W przypadku Ukrainy i Mołdawii Bruksela wymyśliła hybrydę - uważa Sydorenko. Stwierdzono, że Ukraina nie jest gotowa do kandydowania, ale mimo to może zyskać status kandydata
Jednocześnie, w przeciwieństwie do wszystkich innych państw, którym przyznano status kandydata, w ukraińskiej konkluzji nie znalazło się sformułowanie zapraszające Ukrainę czy Mołdawię do negocjacji, nawet przy spełnieniu warunków. A 7 bloków reform opisanych powyżej musi zostać wdrożonych, aby utrzymać status kandydata. W decyzji wyraźnie o tym mowa, a ponadto, że Bruksela zastrzega sobie prawo do cofnięcia tego statusu w dowolnym momencie lub odwrotnie - do przeniesienia Ukrainy lub Mołdawii do kolejnego etapu.
UE nie wyznaczyła dokładnego terminu, do którego Ukraina musi udowodnić swoją zdolność do przeprowadzenia reform.

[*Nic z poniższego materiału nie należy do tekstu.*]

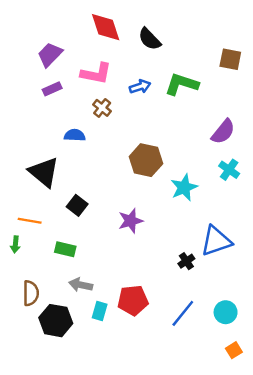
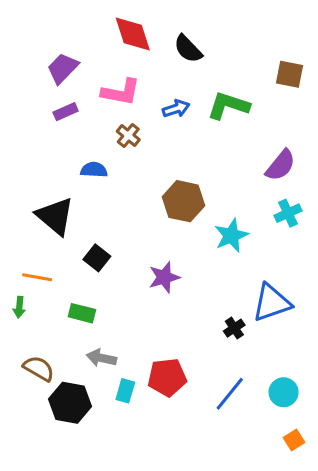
cyan cross: (229, 170) -> (288, 213), turned 30
brown semicircle: (31, 293) -> (39, 368), turned -60

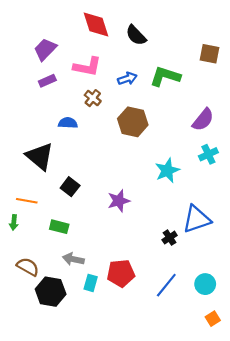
brown hexagon: (184, 201) -> (133, 122), moved

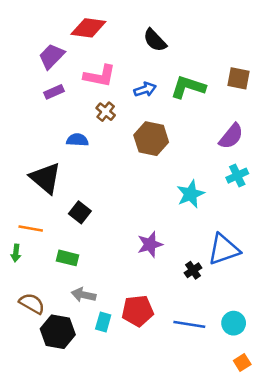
red diamond: (96, 25) -> (88, 28), moved, turned -64
brown square: (210, 54) -> (239, 78), moved
purple star: (119, 201) -> (150, 244), moved
blue line: (166, 285) -> (189, 324), turned 60

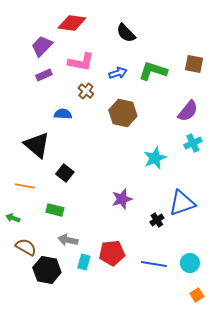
green arrow: (16, 253) -> (13, 218), moved, turned 104

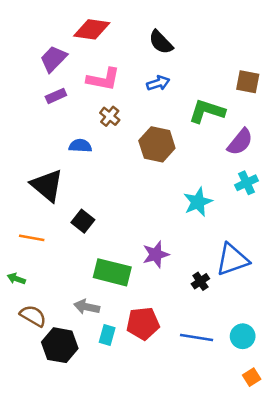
green L-shape: (153, 71) -> (207, 111), moved
blue arrow: (118, 73) -> (158, 83), moved
green rectangle: (55, 210) -> (112, 272), moved, size x1.6

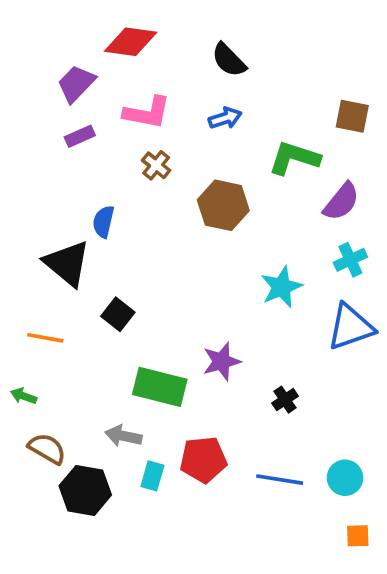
blue semicircle: (80, 146) -> (103, 222), moved, turned -80
blue triangle: (232, 260) -> (350, 327), moved
orange square: (252, 377) -> (358, 536), turned 30

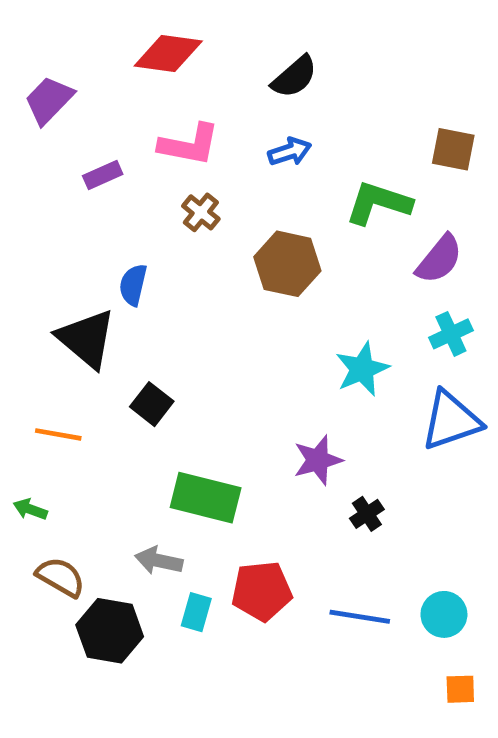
black semicircle: (229, 60) -> (294, 77), turned -87
purple trapezoid: (76, 84) -> (49, 100), moved
purple star: (221, 361) -> (318, 460), moved

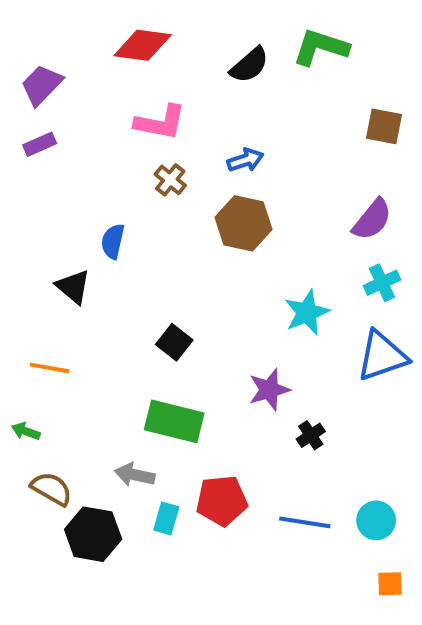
blue arrow: (290, 152) -> (245, 160), moved
purple rectangle: (103, 175) -> (40, 144), moved
green L-shape: (379, 203) -> (321, 47), moved
black triangle: (86, 339) -> (73, 287), size x0.7
black square: (152, 404) -> (174, 342), moved

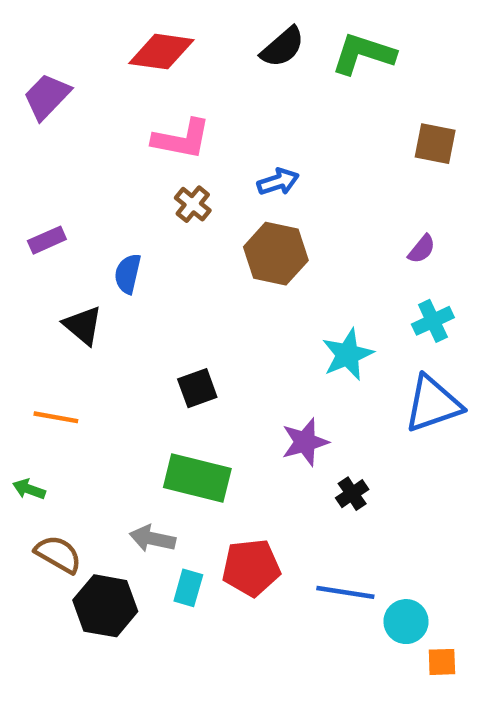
black semicircle: (249, 65) -> (283, 47), moved
purple rectangle: (40, 144) -> (47, 240), moved
purple semicircle: (372, 219) -> (422, 249), size x0.6
black square: (174, 342) -> (197, 388), turned 32
cyan circle: (376, 520) -> (406, 622), moved

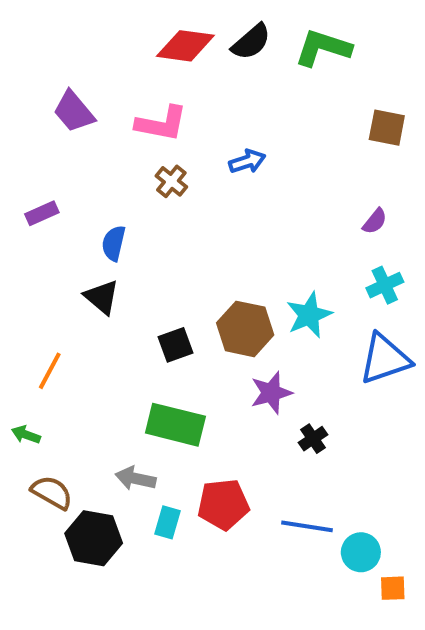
red diamond: (161, 52) -> (185, 46), moved
purple trapezoid: (47, 96) -> (74, 112), moved, turned -84
brown hexagon: (276, 254) -> (245, 329), moved
black triangle: (83, 325) -> (102, 297), moved
orange line: (56, 417) -> (50, 371), turned -72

Propozycja przewiduje, że Komisja Europejska przeprowadzi pierwszą ewaluację pod koniec 2022 roku, ale walki na Ukrainie muszą się skończyć, aby wznowić reformy, więc termin może być i najprawdopodobniej zostanie wydłużony.
Jednocześnie Komisja Europejska w nieformalnych rozmowach sugeruje, że ocena postępów z końca 2022 może wystarczyć do rozpoczęcia negocjacji – ale będzie to zależało od tego, czy Ukraina będzie uczciwie realizować reformy.